A node based visualisation of a mobile phone manufacturing supply chain
A node based visualization of a mobile phone manufacturing supply chain. The distance numbers and, frankly, the whole supply chain is made up and simplified.
Left click - Expand nodes
Right click - Move camera
Mouse wheel - Zoom camera
My initial, completely unrelated, idea was grand, but too big for the time I had available. This idea, much smaller in scope, still proved tricky. Initially there was supposed to be CO2 and energy counters to accompany the distance measurement, but alas I could not find any good numbers on those and lacked time. This was made in about 8 hours or so.
Godot turned out to be tricky as well. I'd forgotten a few small things already since the last jam, so had a few head-scratchers. There is no HTML 5 build as Godot didn't want to make one…. Will investigate tomorrow. Too tired!

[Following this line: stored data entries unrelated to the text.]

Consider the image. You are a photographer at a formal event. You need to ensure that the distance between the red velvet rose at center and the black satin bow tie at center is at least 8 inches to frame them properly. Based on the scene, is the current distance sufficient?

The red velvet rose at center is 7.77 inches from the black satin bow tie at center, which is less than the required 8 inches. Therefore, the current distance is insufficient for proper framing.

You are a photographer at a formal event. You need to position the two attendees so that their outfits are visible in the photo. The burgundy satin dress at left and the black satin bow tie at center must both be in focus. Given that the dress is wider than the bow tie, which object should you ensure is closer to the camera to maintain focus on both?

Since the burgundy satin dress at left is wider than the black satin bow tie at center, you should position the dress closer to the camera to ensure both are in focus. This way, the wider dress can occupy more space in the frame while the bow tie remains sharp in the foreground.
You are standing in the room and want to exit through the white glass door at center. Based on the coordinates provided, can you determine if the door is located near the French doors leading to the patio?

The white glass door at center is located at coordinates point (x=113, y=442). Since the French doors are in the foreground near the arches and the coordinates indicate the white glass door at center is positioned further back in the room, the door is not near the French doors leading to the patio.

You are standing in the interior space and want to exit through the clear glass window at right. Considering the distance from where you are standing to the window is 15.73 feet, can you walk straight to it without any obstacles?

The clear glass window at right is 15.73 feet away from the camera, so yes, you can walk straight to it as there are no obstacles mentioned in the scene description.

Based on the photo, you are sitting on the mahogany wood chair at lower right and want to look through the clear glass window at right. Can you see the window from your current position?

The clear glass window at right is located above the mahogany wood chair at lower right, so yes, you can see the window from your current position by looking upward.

Hey, the idea is nice! Unfortunately I can't run it, I get a blank screen and the console says
OpenGL ES 2.0 Renderer: GeForce GTX 960M/PCIe/SSE2
WARNING: _update_root_rect: Font oversampling does not work in 'Viewport' stretch mode, only '2D'.

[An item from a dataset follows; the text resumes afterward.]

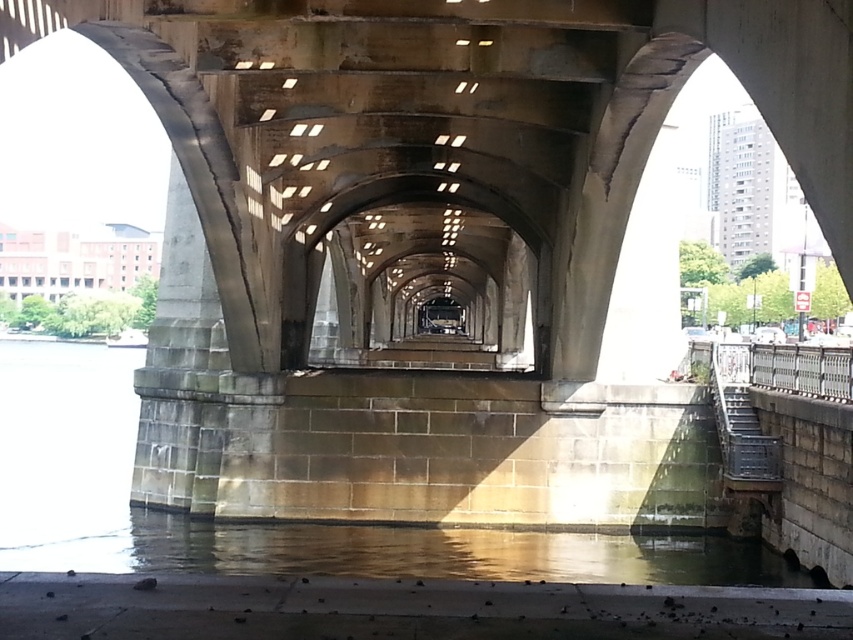 Which is in front, point (125, 556) or point (195, 321)?

Point (125, 556) is in front.

Is clear water at lower center to the left of gray stone pillar at center from the viewer's perspective?

In fact, clear water at lower center is to the right of gray stone pillar at center.

Image resolution: width=853 pixels, height=640 pixels. What are the coordinates of `clear water at lower center` in the screenshot? It's located at (390, 552). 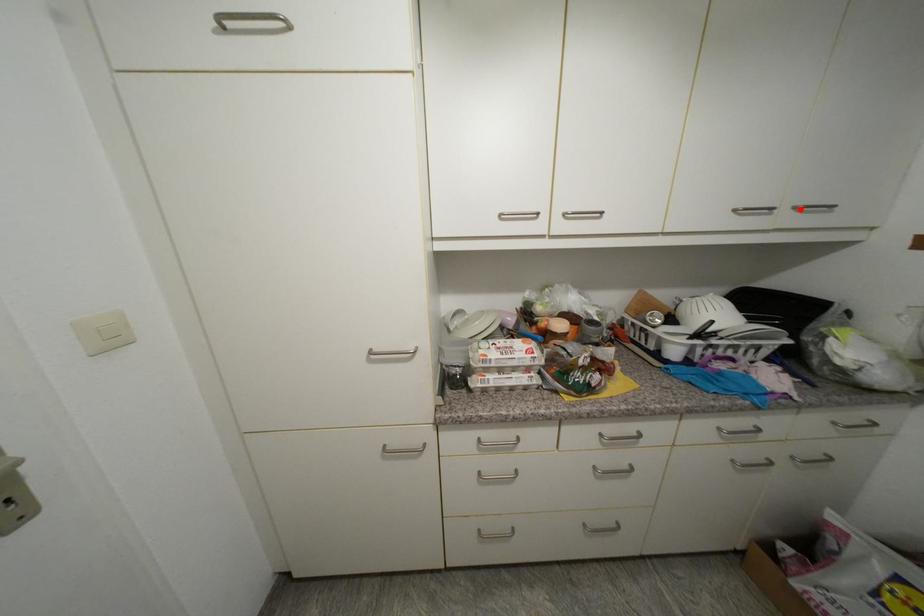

ERROR: get_as_text: Condition ' !f ' is true. returned: String()
SCRIPT ERROR: _ready: Unable to iterate on object of type Nil'.
Welp! I was so tired that I broke my one rule: "Never upload an untested build". I've changed the Windows build to a tested and working one.

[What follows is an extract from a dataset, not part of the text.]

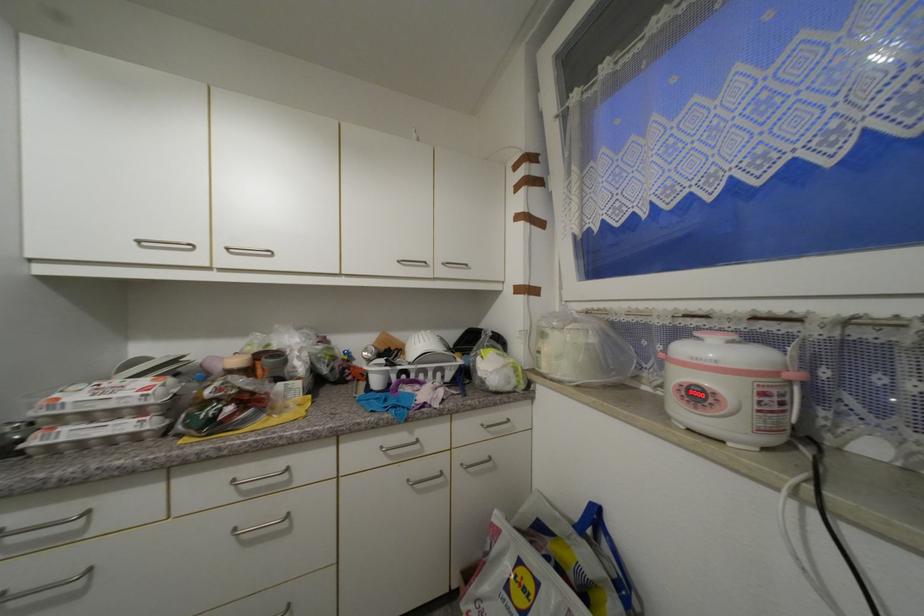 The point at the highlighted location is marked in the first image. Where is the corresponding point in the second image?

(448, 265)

Godot exporting is rather error prone, it seems. I remembered to add the .json include to the Linux export, but not to the Windows export, as they have completely separate settings, for some reason.
On other news the HTML5 build simply does not run, which is odd taken that I managed to make one just a few months ago. Some settings must have changed somewhere
Thanks for the report.
Great concept! That's something that could be super informative with proper research about the detailed elements, environmental implications of certain ores/chemicals used, the energy spent into processing each intermediate part, overall CO2 implications of transport, etc.
It could also serve as a nice incentive to encourage fixing things or buying used rather than throwing away technology to buy shinier things new.
Dev-wise, the app worked smoothly, I liked the graph system and the "physics" of it. 8 hours sounds short, I'm not sure exactly how I'd implement it. Props for giving a shot at Godot btw!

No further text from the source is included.